OPINION
Defendant, North River Insurance Company, appeals from a judgment based on jury findings awarding plaintiff, Clinton Purdy, compensation under the Texas Workers Compensation Act for injuries received when he prevented a man from entering through a window in a motel room where he was staying. Defendant is the compensation carrier for plaintiffs employer, MICA Corporation (MICA). 1
MICA’s principal business consists of providing roadway signs and lighting for the Texas Highway Department and other governmental entities. Because of the nature of the services rendered by MICA, the major portion of the work performed by its employees is done in cities and localities other than Fort Worth, where MICA maintains its home office. In most cases, when MICA sends its employees to work on a highway project away from Fort Worth, it is understood that the employees will temporarily relocate to the city where the work is to be performed. The employees, including plaintiff, are paid by the hour, receive $25.00 per day to cover living expenses, and are permitted to stay wherever they wish when away from Fort Worth.

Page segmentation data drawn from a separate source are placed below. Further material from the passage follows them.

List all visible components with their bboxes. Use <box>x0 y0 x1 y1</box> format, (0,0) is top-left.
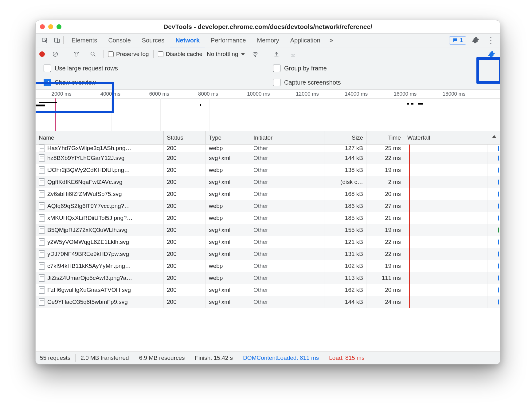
request-status: 200 <box>164 284 206 296</box>
request-name: hz8BXb9YlYLhCGarY12J.svg <box>47 155 124 161</box>
upload-har-icon[interactable] <box>270 49 283 59</box>
col-waterfall[interactable]: Waterfall <box>404 131 500 144</box>
file-icon <box>39 154 45 162</box>
col-initiator[interactable]: Initiator <box>250 131 324 144</box>
gear-icon[interactable] <box>469 35 482 46</box>
tab-memory[interactable]: Memory <box>252 34 285 48</box>
request-type: svg+xml <box>206 224 250 236</box>
tab-console[interactable]: Console <box>103 34 136 48</box>
col-name[interactable]: Name <box>36 131 164 144</box>
download-har-icon[interactable] <box>287 49 299 59</box>
more-tabs-button[interactable]: » <box>326 36 337 44</box>
col-time[interactable]: Time <box>366 131 404 144</box>
request-type: svg+xml <box>206 248 250 260</box>
col-size[interactable]: Size <box>324 131 366 144</box>
table-row[interactable]: Zv6sbHi6fZfZMWufSp75.svg200svg+xmlOther1… <box>36 188 500 200</box>
request-waterfall <box>404 200 500 212</box>
request-name: xMKUHQxXLiRDiiUTol5J.png?… <box>47 215 133 221</box>
kebab-menu-icon[interactable]: ⋮ <box>485 35 497 46</box>
request-name: JiZisZ4UmarOjo5cAwf3.png?a… <box>47 275 132 281</box>
request-time: 19 ms <box>366 260 404 272</box>
tab-elements[interactable]: Elements <box>66 34 103 48</box>
show-overview-checkbox[interactable] <box>44 79 51 86</box>
network-conditions-icon[interactable] <box>249 49 261 59</box>
overview-timeline[interactable]: 2000 ms4000 ms6000 ms8000 ms10000 ms1200… <box>36 90 500 131</box>
search-icon[interactable] <box>87 49 99 59</box>
table-header: Name Status Type Initiator Size Time Wat… <box>36 131 500 145</box>
device-toolbar-icon[interactable] <box>51 35 63 46</box>
table-row[interactable]: B5QMjpRJZ72xKQ3uWLlh.svg200svg+xmlOther1… <box>36 224 500 236</box>
request-status: 200 <box>164 176 206 188</box>
request-time: 111 ms <box>366 272 404 284</box>
tab-network[interactable]: Network <box>170 34 205 48</box>
request-size: 168 kB <box>324 188 366 200</box>
request-waterfall <box>404 188 500 200</box>
network-settings-gear-icon[interactable] <box>486 49 497 60</box>
request-size: 127 kB <box>324 145 366 152</box>
filter-icon[interactable] <box>70 49 83 59</box>
table-row[interactable]: JiZisZ4UmarOjo5cAwf3.png?a…200webpOther1… <box>36 272 500 284</box>
request-time: 20 ms <box>366 188 404 200</box>
network-options: Use large request rows Group by frame Sh… <box>36 61 500 90</box>
tab-performance[interactable]: Performance <box>205 34 252 48</box>
request-name: FzH6gwuHgXuGnasATVOH.svg <box>47 287 131 293</box>
request-table[interactable]: HasYhd7GxWlipe3q1ASh.png…200webpOther127… <box>36 145 500 351</box>
table-row[interactable]: QgftKdIKE6NqaFwlZAVc.svg200svg+xmlOther(… <box>36 176 500 188</box>
large-request-rows-checkbox[interactable] <box>44 65 51 72</box>
request-initiator: Other <box>250 152 324 164</box>
file-icon <box>39 262 45 270</box>
overview-tick: 2000 ms <box>52 91 72 97</box>
col-status[interactable]: Status <box>164 131 206 144</box>
request-initiator: Other <box>250 296 324 308</box>
clear-icon[interactable] <box>49 49 61 59</box>
devtools-window: DevTools - developer.chrome.com/docs/dev… <box>35 20 500 364</box>
request-waterfall <box>404 272 500 284</box>
request-size: 144 kB <box>324 152 366 164</box>
request-status: 200 <box>164 272 206 284</box>
group-by-frame-checkbox[interactable] <box>273 65 280 72</box>
table-row[interactable]: xMKUHQxXLiRDiiUTol5J.png?…200webpOther18… <box>36 212 500 224</box>
request-time: 22 ms <box>366 236 404 248</box>
request-size: (disk c… <box>324 176 366 188</box>
request-size: 121 kB <box>324 236 366 248</box>
issues-badge[interactable]: 1 <box>449 36 466 45</box>
file-icon <box>39 298 45 306</box>
request-waterfall <box>404 296 500 308</box>
sort-indicator-icon <box>492 135 496 138</box>
overview-tick: 18000 ms <box>443 91 466 97</box>
status-resources: 6.9 MB resources <box>139 355 185 361</box>
overview-tick: 10000 ms <box>247 91 270 97</box>
issues-count: 1 <box>460 37 463 44</box>
request-status: 200 <box>164 145 206 152</box>
record-button[interactable] <box>39 51 45 57</box>
table-row[interactable]: Ce9YHacO35q8t5wbmFp9.svg200svg+xmlOther1… <box>36 296 500 308</box>
table-row[interactable]: AQfq69qS2Ig6lT9Y7vcc.png?…200webpOther18… <box>36 200 500 212</box>
request-time: 19 ms <box>366 224 404 236</box>
table-row[interactable]: y2W5yVOMWqgL8ZE1Lklh.svg200svg+xmlOther1… <box>36 236 500 248</box>
request-type: webp <box>206 164 250 176</box>
tab-application[interactable]: Application <box>285 34 326 48</box>
tab-sources[interactable]: Sources <box>136 34 170 48</box>
file-icon <box>39 226 45 234</box>
disable-cache-checkbox[interactable]: Disable cache <box>158 51 202 58</box>
request-status: 200 <box>164 200 206 212</box>
window-title: DevTools - developer.chrome.com/docs/dev… <box>36 23 500 30</box>
table-row[interactable]: hz8BXb9YlYLhCGarY12J.svg200svg+xmlOther1… <box>36 152 500 164</box>
title-bar: DevTools - developer.chrome.com/docs/dev… <box>36 20 500 34</box>
request-initiator: Other <box>250 236 324 248</box>
preserve-log-checkbox[interactable]: Preserve log <box>108 51 149 58</box>
capture-screenshots-checkbox[interactable] <box>273 79 280 86</box>
table-row[interactable]: tJOhr2jBQWy2CdKHDlUl.png…200webpOther138… <box>36 164 500 176</box>
table-row[interactable]: yDJ70NF49BREe9kHD7pw.svg200svg+xmlOther1… <box>36 248 500 260</box>
file-icon <box>39 202 45 210</box>
col-type[interactable]: Type <box>206 131 250 144</box>
throttling-select[interactable]: No throttling <box>207 51 245 58</box>
table-row[interactable]: FzH6gwuHgXuGnasATVOH.svg200svg+xmlOther1… <box>36 284 500 296</box>
request-initiator: Other <box>250 212 324 224</box>
request-time: 22 ms <box>366 248 404 260</box>
table-row[interactable]: HasYhd7GxWlipe3q1ASh.png…200webpOther127… <box>36 145 500 152</box>
table-row[interactable]: c7kf94kHB11kK5AyYyMn.png…200webpOther102… <box>36 260 500 272</box>
request-initiator: Other <box>250 145 324 152</box>
overview-tick: 14000 ms <box>345 91 368 97</box>
inspect-element-icon[interactable] <box>39 35 51 46</box>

Plaintiff was sent to San Antonio to work on a U.S. Highway 90 project for the Texas Highway Department. He drove to San Antonio with his foreman, who took him to the Gateway Motel, described as the only “fit” motel near the work site. During the time plaintiff worked on the San Antonio project, he stayed at the Gateway. On January 13, 1984 at about 3:00 A.M. he saw a man trying to enter his motel room through a window. He got up and attempted to push the intruder back through the window. As a result, he cut his hand on window glass, severing numerous tendons and nerves, and requiring extensive microdissection surgery.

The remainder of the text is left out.